Tiba Mseto ya Saratani

NaRobert Peter Gale, MD, PhD, DSC(hc), Imperial College London
Imepitiwa/Imerekebishwa Jul 2024

    Cancer medications are most effective when given in combination. The rationale for combination therapy is to use medications that work by different mechanisms, thereby decreasing the likelihood that resistant cancer cells will develop. When medications with different effects are combined, each medication can be used at its optimal dose, without intolerable side effects. (See also Cancer Treatment Principles.)

    For some cancers, the best approach is a combination of cancer surgery, radiation therapy, and chemotherapy or other cancer medications. Surgery or radiation therapy treats cancer that is confined locally, while cancer medications also kill the cancer cells that have spread to distant sites.

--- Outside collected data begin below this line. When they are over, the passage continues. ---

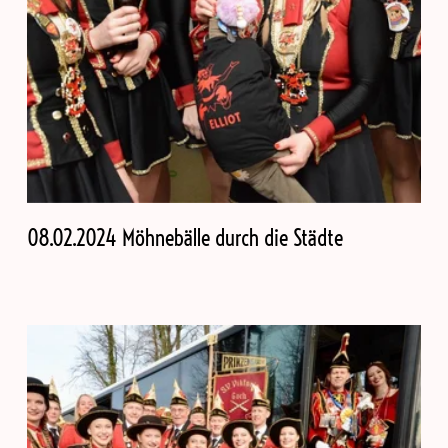
08.02.2024 Möhnebälle durch die Städte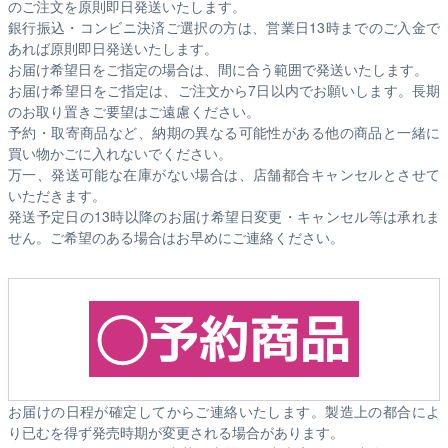
のご注文を原則即日発送いたします。
銀行振込・コンビニ決済ご選択の方は、営業日13時までのご入金で
あれば原則即日発送いたします。
お届け希望日をご指定の場合は、間に合う範囲で発送いたします。
お届け希望日をご指定は、ご注文から7日以内でお願いします。長期
のお取り置きご要望はご遠慮ください。
予約・取寄商品など、納期の異なる可能性がある他の商品と一緒に
買い物かごに入れないでください。
万一、発送可能な在庫がない場合は、店舗都合キャンセルとさせて
いただきます。
発送予定日の13時以降のお届け希望日変更・キャンセル等は承れま
せん。ご希望のある場合はお早めにご連絡ください。
お届けの日程が確定してからご連絡いたします。製造上の都合によ
り已むを得ず発売時期が変更される場合があります。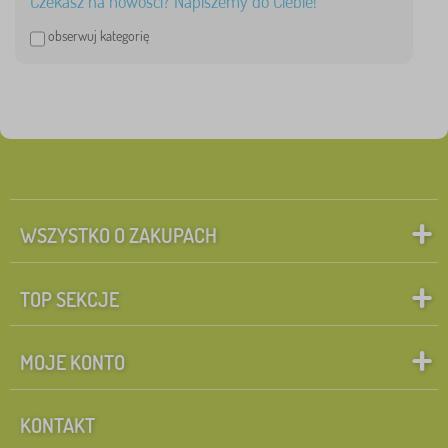
Czekasz na nowości? Napiszemy do Ciebie!
Usuń
FILTRACJA
obserwuj kategorię
WSZYSTKO O ZAKUPACH
TOP SEKCJE
MOJE KONTO
KONTAKT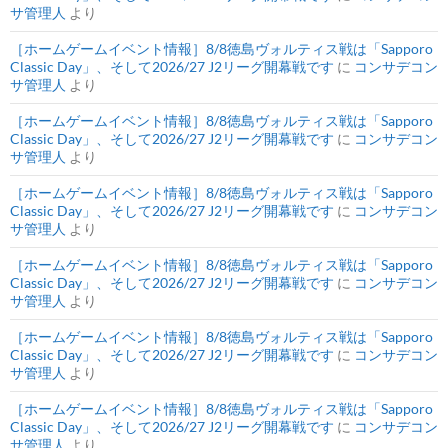
サ管理人
より
［ホームゲームイベント情報］8/8徳島ヴォルティス戦は「Sapporo
Classic Day」、そして2026/27 J2リーグ開幕戦です
に
コンサデコン
サ管理人
より
［ホームゲームイベント情報］8/8徳島ヴォルティス戦は「Sapporo
Classic Day」、そして2026/27 J2リーグ開幕戦です
に
コンサデコン
サ管理人
より
［ホームゲームイベント情報］8/8徳島ヴォルティス戦は「Sapporo
Classic Day」、そして2026/27 J2リーグ開幕戦です
に
コンサデコン
サ管理人
より
［ホームゲームイベント情報］8/8徳島ヴォルティス戦は「Sapporo
Classic Day」、そして2026/27 J2リーグ開幕戦です
に
コンサデコン
サ管理人
より
［ホームゲームイベント情報］8/8徳島ヴォルティス戦は「Sapporo
Classic Day」、そして2026/27 J2リーグ開幕戦です
に
コンサデコン
サ管理人
より
［ホームゲームイベント情報］8/8徳島ヴォルティス戦は「Sapporo
Classic Day」、そして2026/27 J2リーグ開幕戦です
に
コンサデコン
サ管理人
より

    Sometimes radiation therapy or chemotherapy is given before surgery to shrink a tumor, thereby improving the opportunity for complete surgical removal (this technique is called neoadjuvant therapy). Radiation therapy and/or chemotherapy given after surgery (called adjuvant therapy) help to destroy any remaining cancer cells.

    The type and stage of the cancer often determines whether single therapy or combination therapy is needed. For example, early-stage breast cancer may be treated with surgery alone or surgery combined with radiation therapy, chemotherapy, or with all 3 treatments, depending on the size of the tumor and the risk of recurrence. Locally advanced breast cancer is usually treated with chemotherapy, radiation therapy, and surgery.

    Sometimes combination therapy is used not to cure but to reduce symptoms and prolong life. Combination therapy can be useful for people with advanced cancers that are not suitable for radiation therapy or surgical treatment (for example, people with non–small cell lung cancer, esophageal cancer, or bladder cancer that cannot be completely removed by surgery).